The present means tests used by the LACs are restrictive, reflecting the limited funds available. The income tests are below many established measures of relative poverty. It is not the case that people are ‘too wealthy’ to be eligible for legal assistance, but rather that they are ‘not sufficiently impoverished’.

There is overwhelming qualitative evidence that narrowing the gap would be socially and economically justified. However, the costs to society, and the benefits of closing the gap, are difficult to measure quantitatively … the Commission has instead used an approach that derives funding by comparing the current reach of services against what it judges to be reasonable benchmarks (such as poverty and legal need).

The Commission has estimated that additional funding from the Australian and state and territory governments of around $200 million a year is needed to:

• better align the means test used by LACs with other measures of disadvantage • maintain existing frontline services that have a demonstrated benefit to the community • allow legal assistance providers to offer a greater number of services in areas of law that have not previously attracted funding.

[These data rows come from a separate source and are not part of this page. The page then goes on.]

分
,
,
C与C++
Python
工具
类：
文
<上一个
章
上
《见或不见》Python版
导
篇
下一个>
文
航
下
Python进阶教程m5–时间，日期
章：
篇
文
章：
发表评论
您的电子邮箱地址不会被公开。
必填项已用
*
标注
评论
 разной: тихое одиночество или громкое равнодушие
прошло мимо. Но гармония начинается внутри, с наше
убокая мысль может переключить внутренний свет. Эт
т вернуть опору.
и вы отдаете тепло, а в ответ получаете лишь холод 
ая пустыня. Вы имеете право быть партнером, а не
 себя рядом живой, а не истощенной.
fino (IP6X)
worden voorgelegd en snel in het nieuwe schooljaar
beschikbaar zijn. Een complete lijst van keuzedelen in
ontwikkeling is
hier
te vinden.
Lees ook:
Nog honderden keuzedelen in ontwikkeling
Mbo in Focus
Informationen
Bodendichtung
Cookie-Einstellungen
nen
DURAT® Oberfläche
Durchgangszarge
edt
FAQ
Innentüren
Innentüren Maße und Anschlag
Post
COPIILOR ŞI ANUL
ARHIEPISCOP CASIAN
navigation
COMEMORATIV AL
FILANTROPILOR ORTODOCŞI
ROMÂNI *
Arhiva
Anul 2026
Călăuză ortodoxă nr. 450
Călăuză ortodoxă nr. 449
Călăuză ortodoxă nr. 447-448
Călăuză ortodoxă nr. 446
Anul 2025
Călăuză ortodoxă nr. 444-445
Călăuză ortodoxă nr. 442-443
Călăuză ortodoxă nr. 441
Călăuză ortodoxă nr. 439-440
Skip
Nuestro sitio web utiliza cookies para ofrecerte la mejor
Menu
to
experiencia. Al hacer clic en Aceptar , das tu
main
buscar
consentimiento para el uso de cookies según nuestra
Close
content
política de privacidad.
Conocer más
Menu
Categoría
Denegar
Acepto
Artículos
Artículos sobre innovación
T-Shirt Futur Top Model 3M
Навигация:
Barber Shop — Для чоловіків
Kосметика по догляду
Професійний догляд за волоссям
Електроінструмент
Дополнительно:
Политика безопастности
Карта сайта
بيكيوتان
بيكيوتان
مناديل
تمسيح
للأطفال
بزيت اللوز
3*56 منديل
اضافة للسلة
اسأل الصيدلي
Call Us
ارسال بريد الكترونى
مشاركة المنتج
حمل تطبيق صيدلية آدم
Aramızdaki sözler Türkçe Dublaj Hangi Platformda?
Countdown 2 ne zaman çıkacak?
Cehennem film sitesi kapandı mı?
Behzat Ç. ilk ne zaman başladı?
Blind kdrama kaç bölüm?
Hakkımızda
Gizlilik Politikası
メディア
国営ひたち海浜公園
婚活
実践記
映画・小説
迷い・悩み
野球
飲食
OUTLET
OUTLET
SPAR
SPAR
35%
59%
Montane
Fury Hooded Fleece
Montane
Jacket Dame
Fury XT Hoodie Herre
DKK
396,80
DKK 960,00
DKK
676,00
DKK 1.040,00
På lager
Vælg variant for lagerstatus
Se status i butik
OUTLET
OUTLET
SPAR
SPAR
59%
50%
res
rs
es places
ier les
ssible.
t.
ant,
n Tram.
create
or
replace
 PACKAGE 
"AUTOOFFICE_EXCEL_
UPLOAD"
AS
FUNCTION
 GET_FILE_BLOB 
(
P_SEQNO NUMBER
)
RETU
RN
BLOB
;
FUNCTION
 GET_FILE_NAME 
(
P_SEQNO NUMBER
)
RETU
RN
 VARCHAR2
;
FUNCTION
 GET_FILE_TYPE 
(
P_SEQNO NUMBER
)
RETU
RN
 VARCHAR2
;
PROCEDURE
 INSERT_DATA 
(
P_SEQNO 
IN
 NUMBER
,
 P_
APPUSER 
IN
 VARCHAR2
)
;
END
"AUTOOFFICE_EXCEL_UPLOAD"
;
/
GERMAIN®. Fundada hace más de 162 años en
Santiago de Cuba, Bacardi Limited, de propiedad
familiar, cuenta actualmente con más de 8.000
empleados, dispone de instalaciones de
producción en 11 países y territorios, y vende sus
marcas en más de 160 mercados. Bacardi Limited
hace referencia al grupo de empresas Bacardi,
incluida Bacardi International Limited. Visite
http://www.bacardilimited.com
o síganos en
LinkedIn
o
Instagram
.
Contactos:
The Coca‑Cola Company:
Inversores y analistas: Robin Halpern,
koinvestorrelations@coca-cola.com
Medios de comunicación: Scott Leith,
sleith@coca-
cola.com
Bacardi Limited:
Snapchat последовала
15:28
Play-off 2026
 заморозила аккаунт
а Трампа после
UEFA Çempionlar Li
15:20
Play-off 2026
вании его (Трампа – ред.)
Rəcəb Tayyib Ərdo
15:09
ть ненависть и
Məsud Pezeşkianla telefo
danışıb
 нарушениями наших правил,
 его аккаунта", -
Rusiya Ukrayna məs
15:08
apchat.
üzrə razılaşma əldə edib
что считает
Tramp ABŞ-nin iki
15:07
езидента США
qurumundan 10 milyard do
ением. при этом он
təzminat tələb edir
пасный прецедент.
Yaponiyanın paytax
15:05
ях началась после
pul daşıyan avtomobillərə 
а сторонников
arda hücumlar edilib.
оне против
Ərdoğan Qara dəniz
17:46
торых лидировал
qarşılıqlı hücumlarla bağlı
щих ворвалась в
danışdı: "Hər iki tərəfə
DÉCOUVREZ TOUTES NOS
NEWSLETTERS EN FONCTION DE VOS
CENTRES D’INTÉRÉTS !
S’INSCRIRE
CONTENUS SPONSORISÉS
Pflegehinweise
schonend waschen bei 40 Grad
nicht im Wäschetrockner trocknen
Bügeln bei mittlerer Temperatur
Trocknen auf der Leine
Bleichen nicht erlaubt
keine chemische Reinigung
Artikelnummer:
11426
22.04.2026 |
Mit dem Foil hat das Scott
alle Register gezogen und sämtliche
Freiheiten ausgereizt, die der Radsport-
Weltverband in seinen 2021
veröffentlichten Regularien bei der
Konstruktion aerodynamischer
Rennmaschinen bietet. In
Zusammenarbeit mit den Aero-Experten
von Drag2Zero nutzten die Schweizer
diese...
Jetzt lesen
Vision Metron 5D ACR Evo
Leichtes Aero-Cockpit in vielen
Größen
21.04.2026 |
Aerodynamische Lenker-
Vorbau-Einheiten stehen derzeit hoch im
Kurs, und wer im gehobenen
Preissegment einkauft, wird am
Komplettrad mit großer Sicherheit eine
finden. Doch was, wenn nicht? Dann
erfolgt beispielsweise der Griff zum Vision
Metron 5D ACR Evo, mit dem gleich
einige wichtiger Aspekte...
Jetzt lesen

Advocating for increases in funding (however modest) in a time of fiscal tightening is challenging. However, not providing legal assistance in these instances can be a false economy as the costs of unresolved problems are often shifted to other areas of government spending such as health care, housing and child protection. Numerous Australian and overseas studies show that there are net public benefits from legal assistance expenditure. As former Chief Justice Gleeson commented: The expense which governments incur in funding legal aid is obvious and measurable. What is not so obvious, and not so easily measurable, but what is real and substantial, is the cost of the delay, disruption and inefficiency, which results from absence or denial of legal representation. Much of that cost is also borne, directly or indirectly, by governments. Providing legal aid is costly. So is not providing legal aid. (Law Council of Australia, sub. 96, p. 114, quoting State of Judicature, speech delivered at the Australian Legal Convention, 10 October 1999) (p. 30-31 Inquiry report overview)

LAQ commends the Productivity Commission report to the committee.